Aux abonnés absents du petit écran, il conspue les philosophes de salon à la chemise blanche qui trempent leur plume dans le missel et se font mousser l’oignon au Champagne.
Il se présente comme « forain, bonimenteur de métaphysique et décravateur de concepts » Y’a pas que la philo qui mène son monde. Y’a toutes celles et tous ceux à la marge que l’on dit barges, par souci de les enfermer dans des cases. Comme nos bons chiens de garde, sociologues ou psys, s’y entendent pour créer des barrières comportementales à ne pas franchir sous peine de zonzon ou HP. Ce sont pourtant de tels personnages qui se veulent libres, qui illuminent de leurs lumières ses pages tout en donnant le goût de se battre avec eux et rester debout, dignes.
Je n’avais jamais encore lu ce sacré bonhomme et j’avoue que je n’ai pas été déçue. Je m’en suis prise plein les ratiches et j’ai apprécié. Pas que je sois maso, mais juste très curieuse des écritures singulières qui me défoncent le ciboulot, à partir voyager dans la vraie réalité, celle littéraire et si libertaire, des artistes, comme Alain Guyard.

La philosophie il en jouit et éructe : « Mettre la philosophie dans tous ses états, hors les murs de l’université et du lycée, loin des intellectuels maniérés et poseurs.
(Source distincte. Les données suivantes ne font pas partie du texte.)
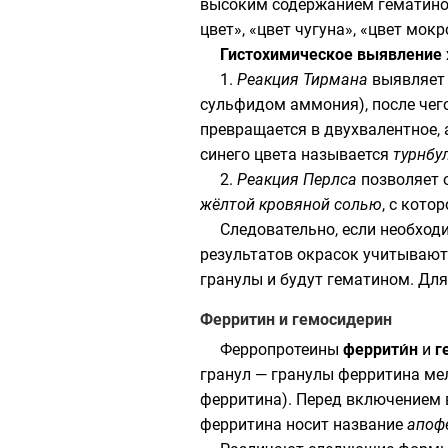
высоким содержанием гематинов
цвет», «цвет чугуна», «цвет мокр
Гистохимическое выявление
1.
Реакция Тирмана
выявляет 
сульфидом аммония), после че
превращается в двухвалентное,
синего цвета называется
турнбу
2.
Реакция Перлса
позволяет 
жёлтой кровяной солью
, с кото
Следовательно, если необход
результатов окрасок учитывают
гранулы и будут гематином. Дл
Ферритин и гемосидерин
Ферропротеины
феррити́н
и
г
гранул — гранулы ферритина ме
ферритина). Перед включением 
ферритина носит название
апоф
La mettre dans les prisons, les hôpitaux, les bistros, les concerts, les quartiers, au fond des grottes et dans la rue. Plus que démocratiser la philosophie, ce qui la rendrait militante citoyenniste, café philo, sextoy culturel pour bobos branchouilles. Mais la vulgariser, c’est-à-dire la ramener à sa dimension charnelle, dérangeante, remuante, faisant irruption là où on ne l’attend pas, causant à tous les hommes, même aux humbles sans grade et sans diplôme. Surtout à eux."

Visez un peu comme il jacte au moins plusieurs langues couramment à la fois, le zigue ! Ce n’est pas par hasard si son roman s’intitule « La Soudure ». Il en donne la définition : argent, envoyer la soudure, payer, régler, selon le dictionnaire de l’argot et du français populaire, Larousse. Vous avez pigé de quoi il allait causer ?

C’est l’histoire d’un couple d’amoureux jeunots, Ryan et Cyndie, sans boulot, ni fric, mais qui malgré tout éprouvent le désir de rejoindre le troupeau. Perdre sa vie si terne à la gagner, ils connaissent. Si bien qu’à la fin du mois il ne leur restait plus que dix-neuf euros pour faire frire la gamelle, l’équivalant que la mère de Ryan lui donnait quand il était à l’école primaire. Ils ne sont pas résolus pour autant de rentrer dans la carrière de la misère, c’est le déclic. Toute bascule.
« C’est donc à cette heure précise, penché sur le corps convulsé de sa femme, que Ryan décida de basculer dans ce que les puissances médiatico-policières appellent : la délinquance ». (page 44)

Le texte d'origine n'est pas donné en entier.